10GPON is the logical next step, but some are already looking toward the generation beyond that

May 20, 2011

4 Min Read
Where's PON Going Next?

The roadmap is clear. The products are available. 10GPON is coming.

Yet where PON really goes from here is boggling the minds of both standards-setters and business strategists: In research for a new white paper on NG PONs, we found that the road ahead is by no means as clear as the 10G standards might suggest.

On the face of it, PON evolution looks an easy equation: Work out how much bandwidth you think you will need five or ten years from now, and buy the technologies that fit the projection. On a simple reading (i.e., just projecting out the likely residential downstream connection speed), operators will need to offer 200 Mbit/s to high-end customers by 2015, and 2 Gbit/s by 2020.

GPON can't offer 200 Mbit/s uncontended to every customer, and 10GPON can't offer 2 Gbit/s uncontended. Solution: NG PON 2 -- on which the Full Service Access Network (FSAN) group has just begun work -- sometime between 2015 and 2020. In the next five years, NG PON 1 (a.k.a. XGPON or 10GPON), will be just fine for those that need an upgrade from GPON. (On the EPON side, 10GEPON will fulfill the same mandate.)

But this analysis conceals a whole host of issues.

First, any calculation will be upset if -- as some hope -- mobile backhaul and business traffic starts filling up PONs. That certainly hasn't happened yet, but operators naturally would like to offset the massive cost of fiber rollout by connecting new classes of users. If that happens, it will both increase overall requirements, potentially leading to an earlier migration to NG PON; and, more importantly, require a flexible technology that can meet both residential and business bandwidth requirements and the needs of businesses for symmetry, security, redundancy and so on.

Secondly, the fact that PON bandwidth is shared means it is fundamentally different from DSL. Calculating on the basis of uncontended bandwidth per user thus underestimates what it is really offering. In reality, the 2.5Gbit/s downstream and 1.25Gbit/s upstream bandwidth may be enough to carry operators well into the second half of this decade, so long as everyone doesn't want everything at once.

There are other considerations, as well: For instance, some operators are pondering a massive consolidation of central offices, and they are looking for longer-reach technologies that go as far as 100km. This completely alters the business case -- and therefore the way they look at the options today.

On top of all that, the current legacy base varies enormously from one country to another. Verizon Communications Inc. (NYSE: VZ) has passed 16 million homes with PON; BT Group plc (NYSE: BT; London: BTA) has barely begun. The gap in years between operators continues to stretch. And then there's the global technology fragmentation issue, with major Asian territories still deploying to the Institute of Electrical and Electronics Engineers Inc. (IEEE) GEPON standard, and many European fiber builders opting for Ethernet P2P, the technology that also still dominates in the fiber-fed business market.
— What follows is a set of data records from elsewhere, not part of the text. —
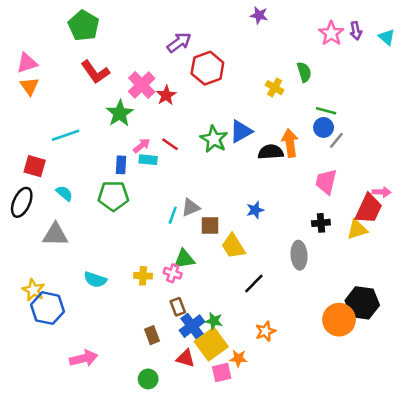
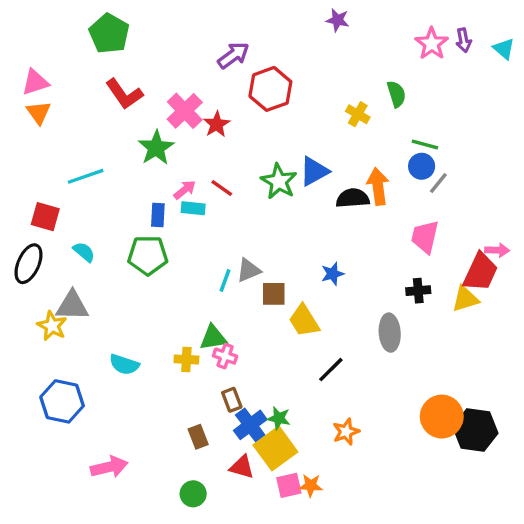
green triangle: (184, 259) -> (213, 338), moved
yellow star: (33, 290) -> (52, 326), moved
black hexagon: (362, 303) -> (475, 430), moved
orange star: (238, 358) -> (311, 485), moved

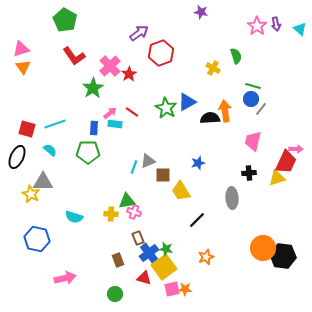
cyan line: (86, 176) -> (55, 124), moved

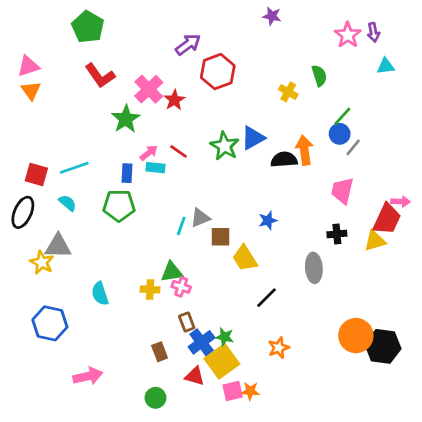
cyan triangle: (300, 29) -> (386, 66), moved, turned -48
green line: (253, 86) -> (342, 116), turned -63
cyan semicircle: (74, 217) -> (100, 294), turned 54

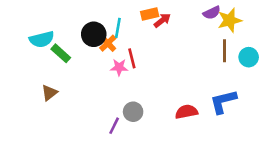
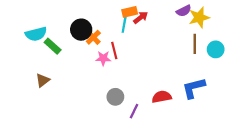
cyan line: (118, 28) -> (124, 24), moved
purple line: (114, 126) -> (134, 111), moved

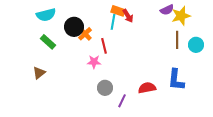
orange rectangle: (130, 12) -> (118, 11), turned 32
red arrow: (141, 17) -> (128, 16), turned 96
cyan semicircle: (36, 34) -> (46, 15), moved
pink star: (103, 58) -> (94, 62), moved
blue L-shape: (194, 88) -> (176, 80), turned -70

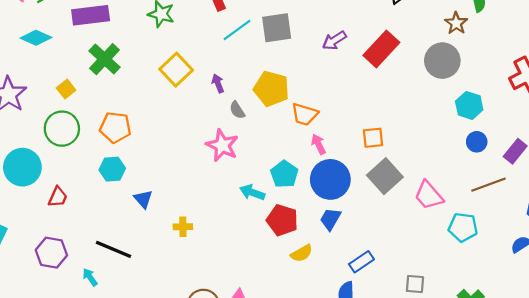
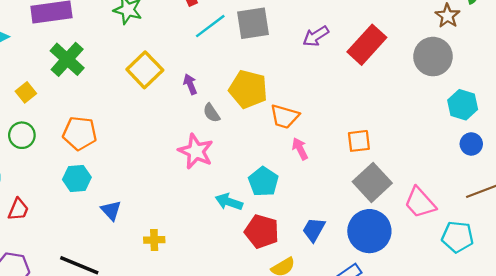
green circle: (62, 129) -> (22, 135), size x0.7
blue circle: (330, 179) -> (369, 231), moved

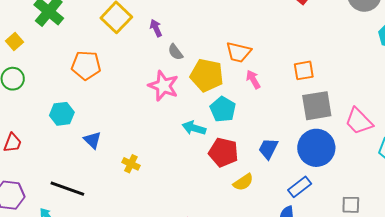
yellow pentagon: (248, 89) -> (207, 75), moved
orange pentagon: (80, 133) -> (86, 65), moved
gray square: (372, 182) -> (317, 106), turned 36
yellow cross: (154, 240) -> (131, 164), turned 30

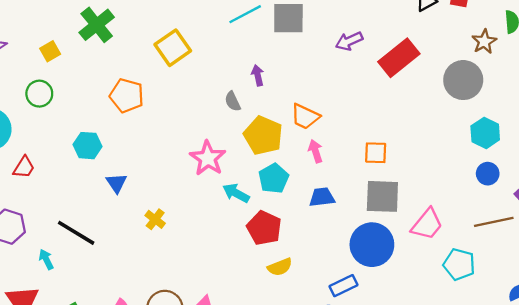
purple arrow: (156, 28) -> (258, 75), moved
pink star: (163, 86) -> (208, 158), moved
pink trapezoid: (359, 121) -> (427, 224), turned -108
blue trapezoid: (268, 149) -> (322, 197), moved, turned 45

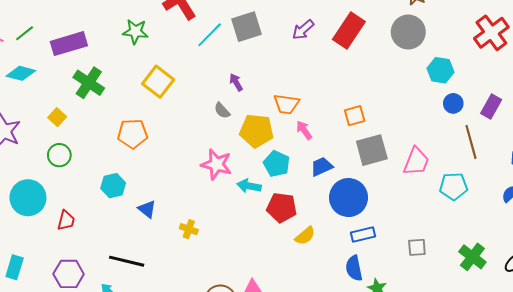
brown line: (494, 222) -> (471, 142), turned -76
blue circle: (372, 245) -> (349, 198), moved
blue rectangle: (344, 286) -> (363, 235), turned 30

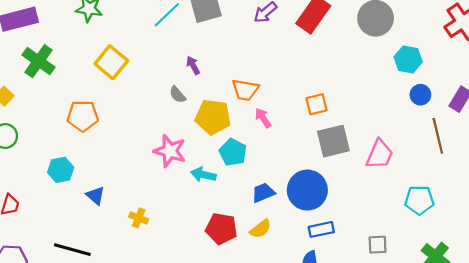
blue trapezoid: (322, 167) -> (263, 193), moved
cyan pentagon: (454, 186) -> (419, 200), moved
red pentagon: (282, 208) -> (221, 229), moved

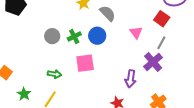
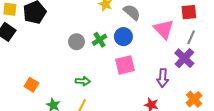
red square: (162, 19) -> (189, 12), turned -35
pink triangle: (136, 32) -> (164, 29), size x1.5
pink square: (85, 63) -> (125, 65), moved

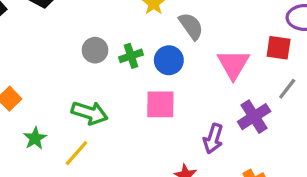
gray line: (191, 37) -> (287, 89), moved
green arrow: (83, 81) -> (90, 113), size x1.5

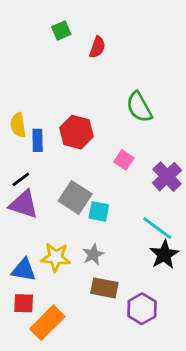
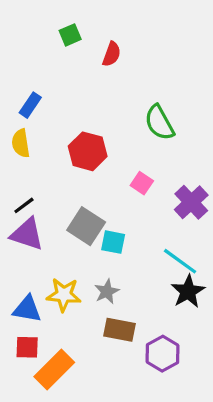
blue rectangle: (38, 140) -> (30, 105), moved, turned 35

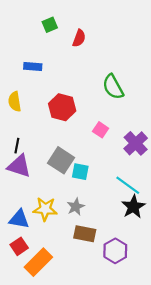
blue rectangle: (30, 105) -> (33, 66), moved, turned 60
black line: (24, 205) -> (17, 146), turned -42
red square: (27, 347) -> (19, 246), turned -36

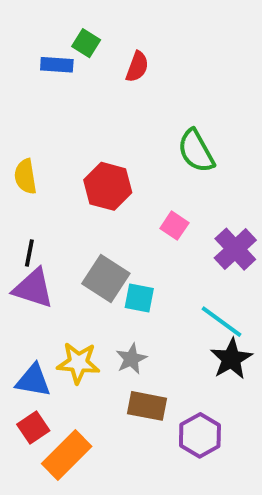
green square: (50, 25) -> (86, 43), turned -35
blue rectangle: (33, 66) -> (57, 65), moved

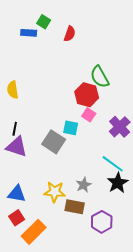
red hexagon: (108, 186) -> (87, 95), moved
cyan square: (139, 298) -> (71, 128), moved
gray star: (131, 359) -> (84, 185), moved
yellow star: (78, 363) -> (55, 192), moved

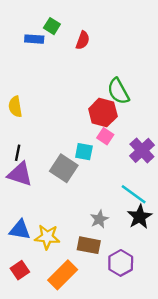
yellow star: (55, 192) -> (47, 237), moved
red square: (17, 218) -> (20, 270), moved
orange rectangle: (34, 232) -> (63, 275), moved

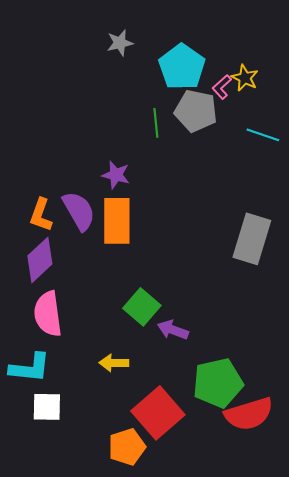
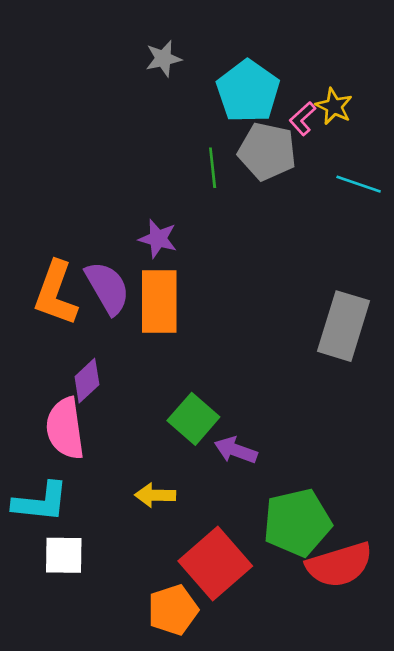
orange L-shape: (41, 215) -> (56, 293), size x1.4
purple diamond: (40, 260) -> (87, 381), moved, size x0.7

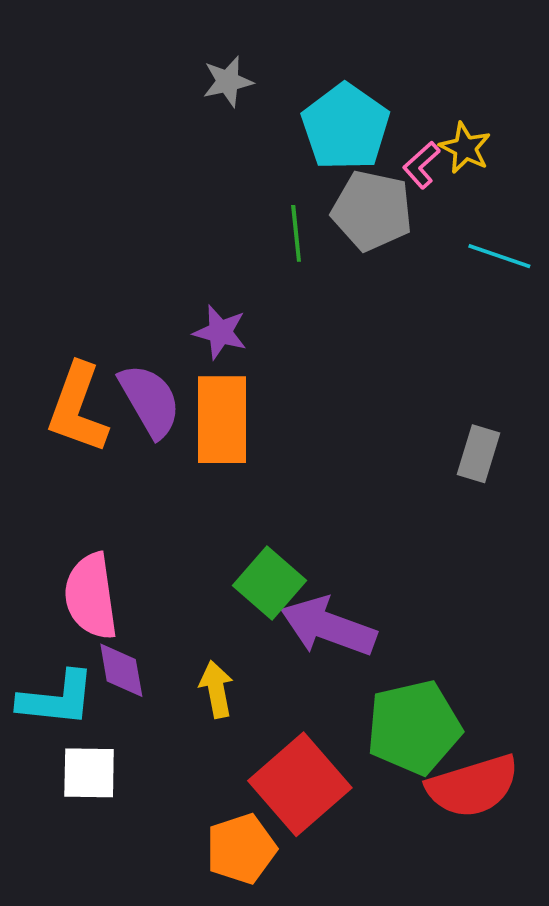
gray rectangle: (344, 326) -> (478, 454), size x0.6
purple diamond: (87, 381) -> (121, 670), moved, turned -57
purple arrow: (236, 450) -> (328, 627), size x1.6
yellow arrow: (155, 495) -> (216, 689), turned 78

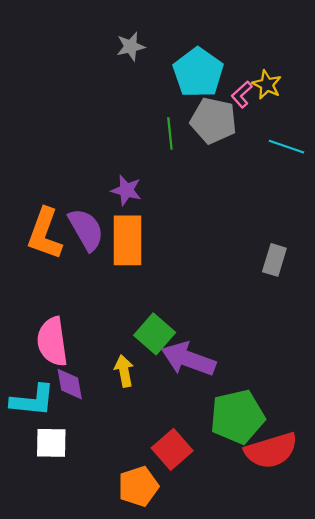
yellow arrow: (216, 689) -> (124, 371), moved
red square: (300, 784) -> (172, 449), size x0.7

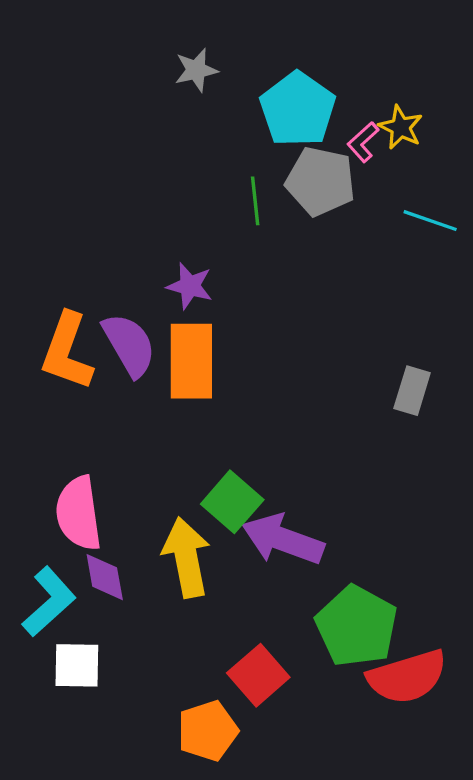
yellow arrow: (124, 371) -> (186, 557), size x1.6
cyan L-shape: (33, 400) -> (49, 602), turned -48
green pentagon: (237, 417) -> (356, 626), turned -30

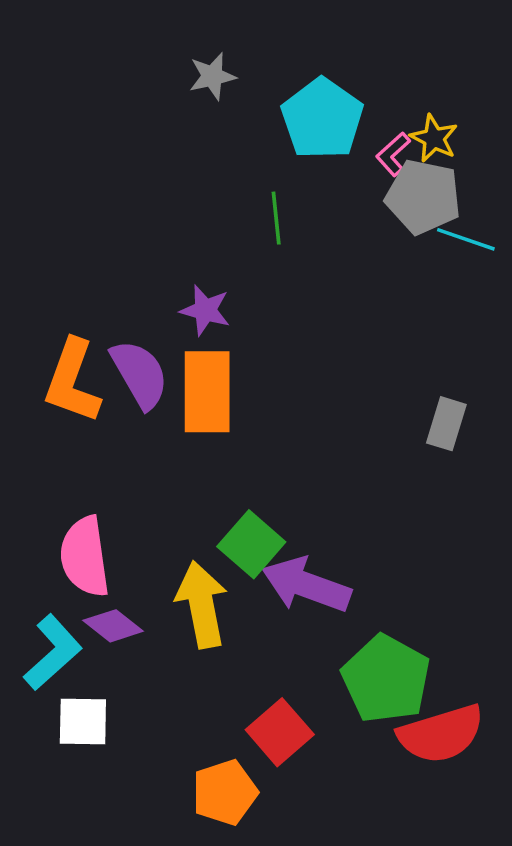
gray pentagon: (321, 181) -> (423, 197), moved
purple diamond: (105, 577) -> (113, 626), turned -42

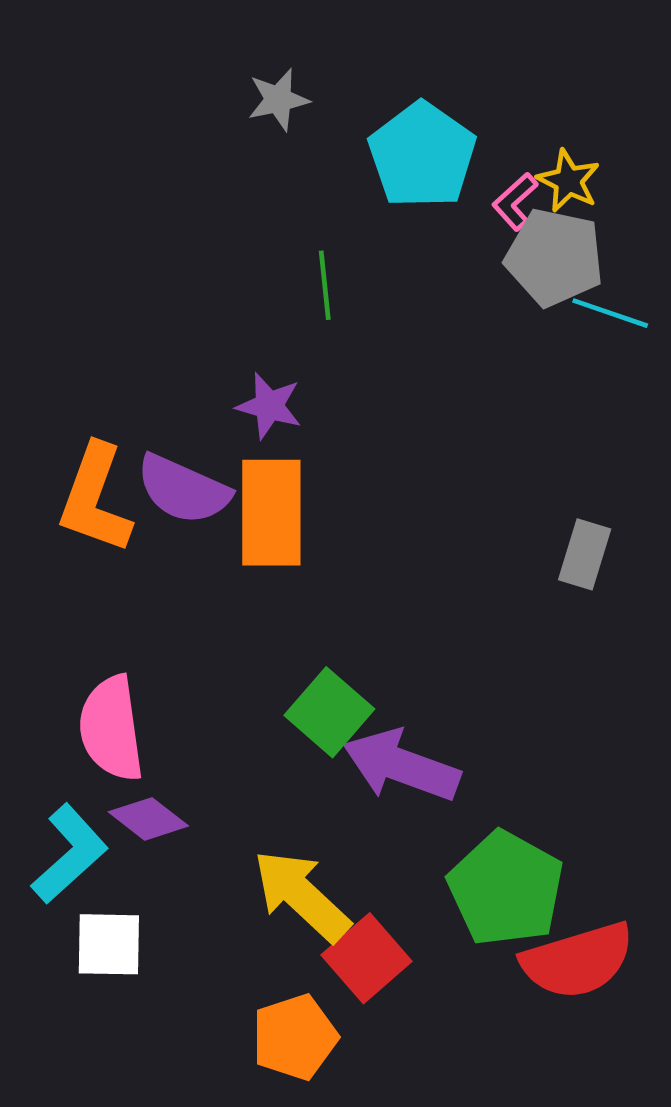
green line: (276, 218) -> (325, 285), moved
purple semicircle: (140, 374) -> (183, 489), turned 144
yellow arrow: (202, 605) -> (302, 896), moved, turned -36

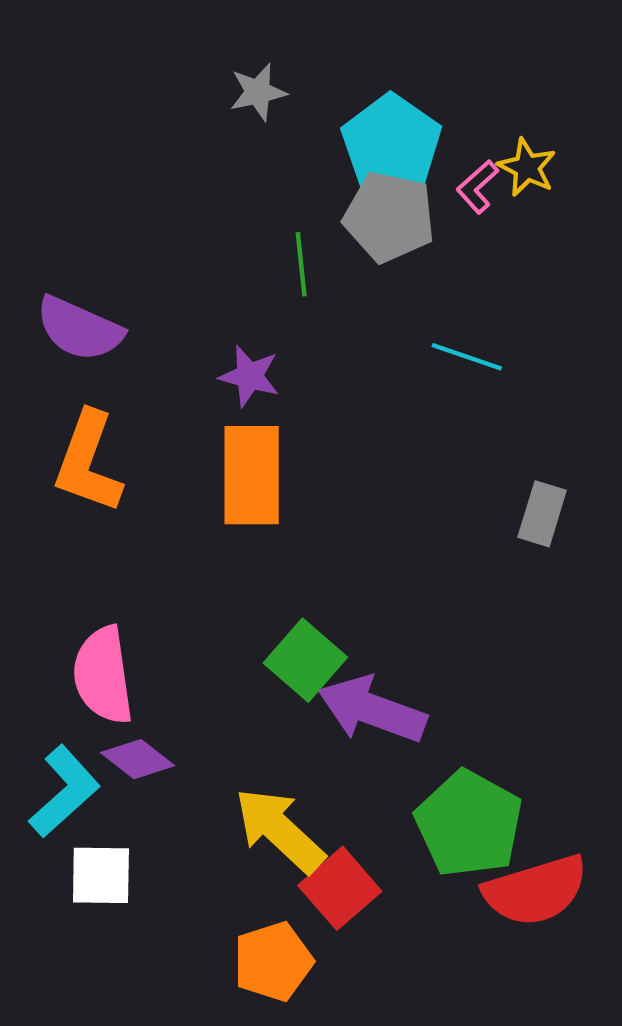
gray pentagon: (555, 257) -> (389, 217), moved
cyan line: (610, 313) -> (467, 357), moved
purple semicircle: (183, 489) -> (79, 329), moved

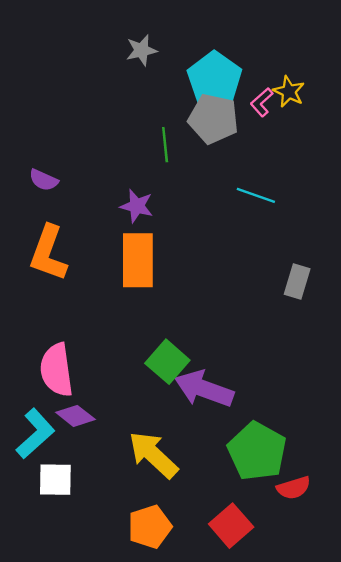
purple semicircle: (79, 329) -> (44, 180), size x0.6
red square: (340, 888) -> (231, 526), moved
red semicircle: (536, 890) -> (294, 488), size x0.6

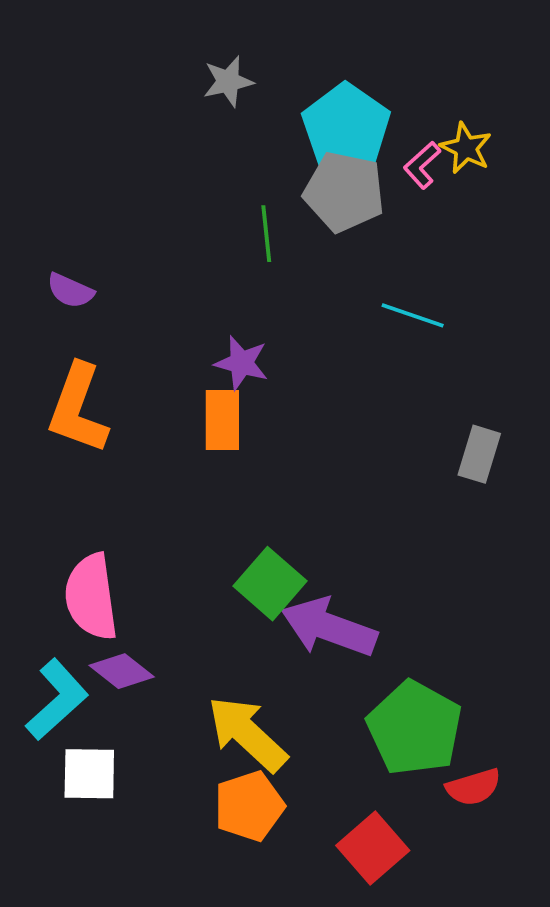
purple star: (137, 206) -> (241, 363), moved
orange rectangle: (138, 260) -> (222, 420), size x0.7
orange pentagon: (150, 527) -> (249, 806), moved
No wonder some operators are considering sitting out the 10G stage and waiting for that next standard. The obvious payoff: less disruption, and fewer technology generations.

If 10GPON does turn out to be a niche technology with little purchase in the market, it will increase pressure on standards bodies to agree on a new standard. FSAN, which creates proposals for the International Telecommunication Union (ITU) to formally standardize, has already begun work on NG PON 2, but there is a long way to go. Many ideas have been proposed, and as usual there are plenty of vested interests with their own pet ideas to push.

All the same, some of the smoke around NG PON 2 is already beginning to clear. A tentative timeline has been set that envisages publication of a standard around 2013. And some of the many ideas put forward, such as 40G TDM PONs, are likely to be discarded. In fact, it seems increasingly likely that NG PON 2 will be based to a greater or lesser degree on WDM.

Unfortunately, there's a caveat here, as well: There are many proposals around WDM, and they tend to entail different evolution strategies. For instance, one that has strong support from establishment vendors as well as some incumbents is stacked or hybrid PONs -- in which the 10G elements are retained, but "stacked" into four (perhaps more) wavelengths. Another proposal is for a far more ambitious scheme that uses coherent transceivers to deliver as many as 1,000 wavelengths, all carrying 1 Gbit/s. And there are plenty of other ideas in between.

The considerable effort now going into resolving these issues leaves us optimistic that the next step will be reasonably clear by 2013. In the meantime, with even the most enthusiastic 10G supporter, China Telecom Corp. Ltd. (NYSE: CHA), predicting no significant deployment before 2013, expect the "legacy" PON technologies to have a good run yet.